A DEDICATÓRIA

Entrou na loja com o único
intuito de comprar um livro. Que seria trocado mais tarde por um ingresso para leitura
beneficente. Não estava interessada em nenhum título em especifico, qualquer um
serviria desde que o preço fosse atrativo. Um funcionário direcionou-se a ela,
e perguntou: - Posso ajudá-la? E ela com as maçãs levemente rosadas, que
aparentavam um sublime pudor, mas que na realidade eram reflexo da correria do
dia, respondeu: - Boa tarde, gostaria de um livro, clássico, talvez até de
teatro, porém com um preço acessível. O rapaz se mostrou solicito,
encaminhando-a a uma estante repleta de bons clássicos. Fez-lhe a observação de
que ficasse a vontade e que se precisasse de ajuda era só chamá-lo. Ela olhou
por alguns minutos os pares de livros, e lembrou-se de que não tinha muito
tempo para escolher. Viu então um clássico da historia do teatro francês e
consultando o preço, que era mais do que atrativo, resolveu levá-lo. Chamou o
atendente, que a encaminhou até o caixa, com a recomendação de que deveria
voltar mais vezes. O que a deixou realmente corada. Pagou pelo Molière e saiu,
certa de que já estava mais do que atrasada.
No caminho para o
compromisso, que gerou a visita ao sebo, recebeu uma ligação que provocou em
seu peito, um turbilhão de emoções. O dia havia sido tão cheio de compromissos,
que esqueceu que havia prometido a sua mãe, buscar bolo, salgadinhos e afins
para a festa de aniversário de seu pai. Respondeu a mãe que estava a caminho,
dando disfarce ao seu esquecimento. Partiu para a panificadora, que para sua
tristeza, era quase do outro lado da cidade. Chegou o mais rápido que pode. Quase
gritou com uma atendente, que ficou falando ao telefone, ao invés de atendê-la.

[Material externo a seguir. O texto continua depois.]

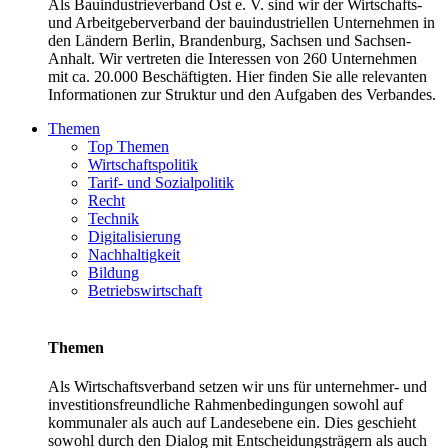
Als Bauindustrieverband Ost e. V. sind wir der Wirtschafts-
und Arbeitgeberverband der bauindustriellen Unternehmen in
den Ländern Berlin, Brandenburg, Sachsen und Sachsen-
Anhalt. Wir vertreten die Interessen von 260 Unternehmen
mit ca. 20.000 Beschäftigten. Hier finden Sie alle relevanten
Informationen zur Struktur und den Aufgaben des Verbandes.
Themen
Top Themen
Wirtschaftspolitik
Tarif- und Sozialpolitik
Recht
Technik
Digitalisierung
Nachhaltigkeit
Bildung
Betriebswirtschaft
Themen
Als Wirtschaftsverband setzen wir uns für unternehmer- und
investitionsfreundliche Rahmenbedingungen sowohl auf
kommunaler als auch auf Landesebene ein. Dies geschieht
sowohl durch den Dialog mit Entscheidungsträgern als auch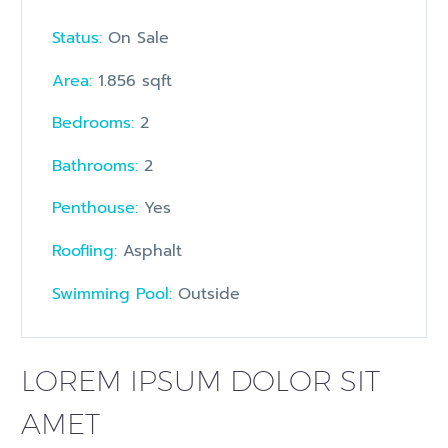
Status:
On Sale
Area:
1.856 sqft
Bedrooms:
2
Bathrooms
:
2
Penthouse:
Yes
Roofling:
Asphalt
Swimming Pool:
Outside
LOREM IPSUM DOLOR SIT
AMET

Quase gritou com todos os presentes, tamanha era sua urgência e necessidade de
estar em dois ou mais lugares ao mesmo tempo. Desafiando as conhecidas leis da
física. Conseguiu ela mesma, carregar as encomendas para o carro, e saiu
apressada. Chegando a sua casa, foi logo dispondo o lanche na mesa e chamando a
mãe, pai e convidados para cantar o “Parabéns”. Alguns até estranharam, outros
atribuíram ao fervor e pressa típicas da tenra idade. Cantou junto aos pais,
aguardou que o aniversariante apagasse as velas e por fim, jogou dois ou três
salgadinhos na boca e despediu-se correndo. Não sabia se chegaria a tempo.
Entrou no carro e por alguns
segundos parou, olhando com seriedade o livro. Lembrou do tempo, que por fim não
pára, e saiu tão rápido quanto um fio de cabelo ao vento. Buzinou varias vezes
durante o caminho, que parecia longo demais. O trânsito era lento, as pessoas
pareciam sem pressa, e ela contando cada segundo ao relógio. Lembrou-se, não
uma nem duas vezes, que dirigir, de fato, não era de suas habilidades, nem a
melhor e muito menos a mais apreciada. Enfim, chegou ao local do evento
cultural. Enfiou o carro em um estacionamento próximo e saiu em carreira
disparada para o teatro. A alguns metros de distancia, procurava sinais de
colegas e conhecidos, para ter a certeza de que o espetáculo ainda não havia
começado. Eram 19 horas e 10 minutos cravados. Temia não poder mais efetuar a
troca de ingressos, que já sabia, eram procuradíssimos.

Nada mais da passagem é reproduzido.